The dad of the baby.

He had a gritty-sounding voice that I could always hear through the walls when he was talking on his phone as he left or came home in the morning.

“No!” I called out. “Call the police! Someone is shot.”

“I already called,” the voice said, moving closer. “Oh, fuck,” he hissed as he moved into the bedroom.

“Get her out of here,” Kylo ground out.

“No,” I said, glancing back at the father whose name I hadn’t bothered to learn. “He needs me to put pressure on his wounds.”

Right?

That was what you were supposed to do.

Keep the blood in as well as you could.

Even if the shirt seemed to be getting pretty saturated, the hot, sticky blood starting to stain my hands.

I reached back, grabbing another shirt, then pressing it into the wound on his thigh.

“You’re going to be okay, Kylo,” I said, blinking as tears flooded, then started to spill from my eyes.

“I’m not,” he said, shaking his head, resigned to his fate. “But you did good, darlin’,” he said, trying to give me a small smile. “Don’t feel guilty.”

“Stop talking like you’re dying. You’re not dying,” I said, even as he seemed to start to lose the battle with his heavy eyelids. “No. Stay awake,” I cried, pushing harder into his wounds, the pain making his eyes shoot open. “Hear that?” I asked. “That’s the paramedics,” I told him.

“I, ah, I’ll go lead them in,” the father said, and I could hear his footsteps retreating.

“Who can I call?” I asked. “To come sit with you as they patch you up?” I asked, sniffling hard.

“No one,” he said, shaking his head slightly. “I got no one.”

“You have me,” I insisted, feeling like he needed something positive to cling to. Even if we’d only shared a couple of sentences a month since he’d moved in. No one deserved to feel all alone when they were severely injured. “You have me, okay?” I asked, blinking a new flood of tears down my face.

“Not for long,” he said. “But thanks for trying,” he said as the cops came rushing in, gazes taking in the scene.

One of them reached for the walkie-talkie thing on his shoulder, speaking rapidly to… someone.

“See? They got here in time. You’re gonna be okay,” I said, trying to give him a smile, even if I knew it looked ridiculous with the tears running down my face.

“Paramedics are right behind us,” one of the cops said.

“See?” I said, speaking to Kylo who was looking dangerously pale. “Told you so,” I said, sniffling. “They’ll take you in, slap a Band-Aid on your baby wounds, and send you back out again,” I told him, voice quivering as the adrenaline continued to surge.

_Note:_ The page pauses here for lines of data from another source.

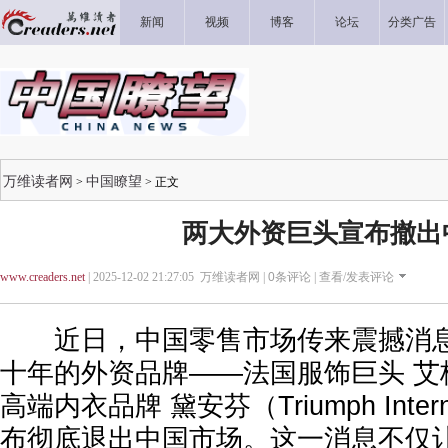
新闻
视频
博客
论坛
分类广告
万维读者网
中国瞭望
>
> 正文
两大外资巨头宣布撤出
www.creaders.net
| 2025-12-02 21:27:05 万维读者网 |
0
条评论 |
查看/发表评论
近日，中国零售市场传来震撼消息
十年的外资品牌——法国服饰巨头 艾格
高端内衣品牌 黛安芬（Triumph Inter
布彻底退出中国市场。这一消息不仅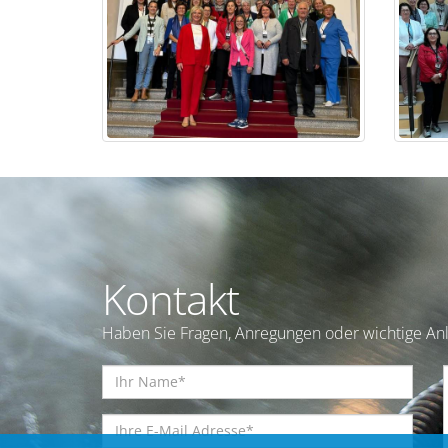
Kontakt
Haben Sie Fragen, Anregungen oder wichtige Anl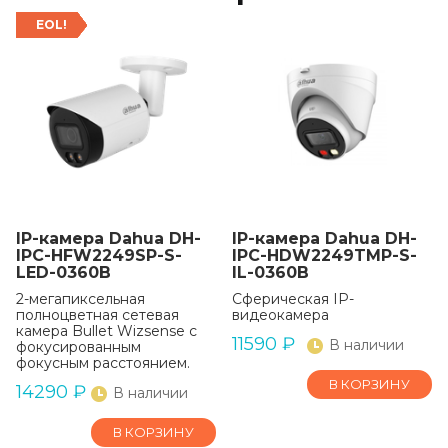
EOL!
IP-камера Dahua DH-
IP-камера Dahua DH-
IPC-HFW2249SP-S-
IPC-HDW2249TMP-S-
LED-0360B
IL-0360B
2-мегапиксельная
Сферическая IP-
полноцветная сетевая
видеокамера
камера Bullet Wizsense с
11590
₽
В наличии
фокусированным
фокусным расстоянием.
В КОРЗИНУ
14290
₽
В наличии
В КОРЗИНУ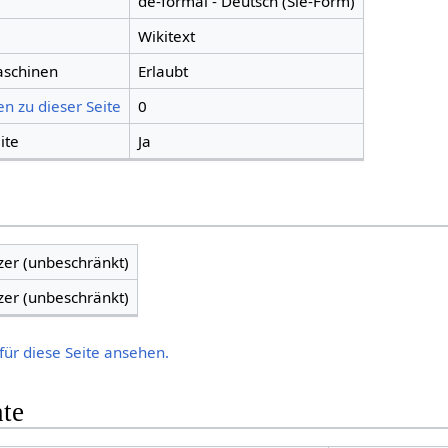
de-formal - Deutsch (Sie-Form)
Wikitext
aschinen
Erlaubt
n zu dieser Seite
0
ite
Ja
zer (unbeschränkt)
zer (unbeschränkt)
für diese Seite ansehen.
hte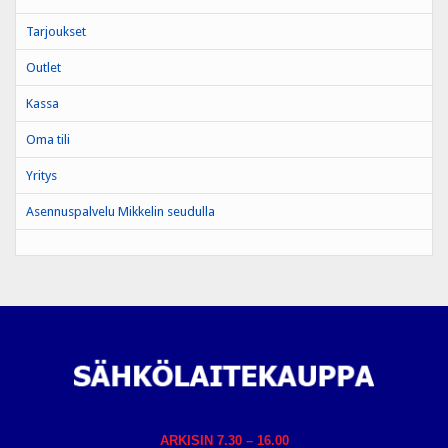
Tarjoukset
Outlet
Kassa
Oma tili
Yritys
Asennuspalvelu Mikkelin seudulla
ARKISIN 7.30 – 16.00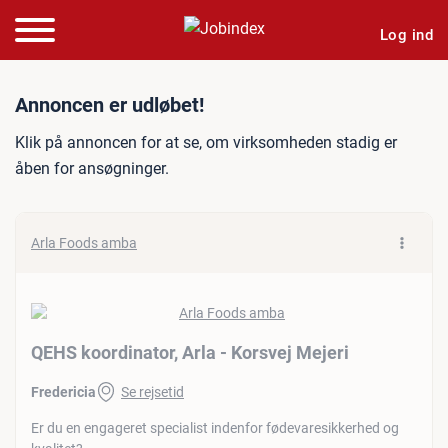
Log ind
Jobannonce: QEHS koordinat
Annoncen er udløbet!
Klik på annoncen for at se, om virksomheden stadig er
åben for ansøgninger.
Arla Foods amba
QEHS koordinator, Arla - Korsvej Mejeri
Fredericia
Se rejsetid
Er du en engageret specialist indenfor fødevaresikkerhed og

I heard the sound of the paramedics moving down the hall.

Sensing my time with him was waning, and despite my comments to the contrary, I didn’t know if he was going to make it, I leaned forward toward him, lowering my voice so only he could hear.

“Listen, you have to make it, okay? You’re, like, the only… friend I have.”

“That’s sad, darlin’,” he said, voice sounding weaker. “But same,” he added, his dark gaze looking empty.

The paramedics were shouldering me out of the way then, and a hand was reaching down to help me onto my feet, pulling me out of the way, then out of the bedroom.

“What’s your name, honey?” the older police officer asked. He had a round face and kind blue eyes.

“I, ah, Siana. Siana Young. I, um, I live across the hall,” I said. “I heard the… the shots… and I… I came to check on him. It’s really bad, isn’t it?” I asked, unable to see through the flood of tears in my eyes.

“He’s in good hands,” the officer said, not giving me any real reassurances. Even the best hands in the world wouldn’t save him if it was his time.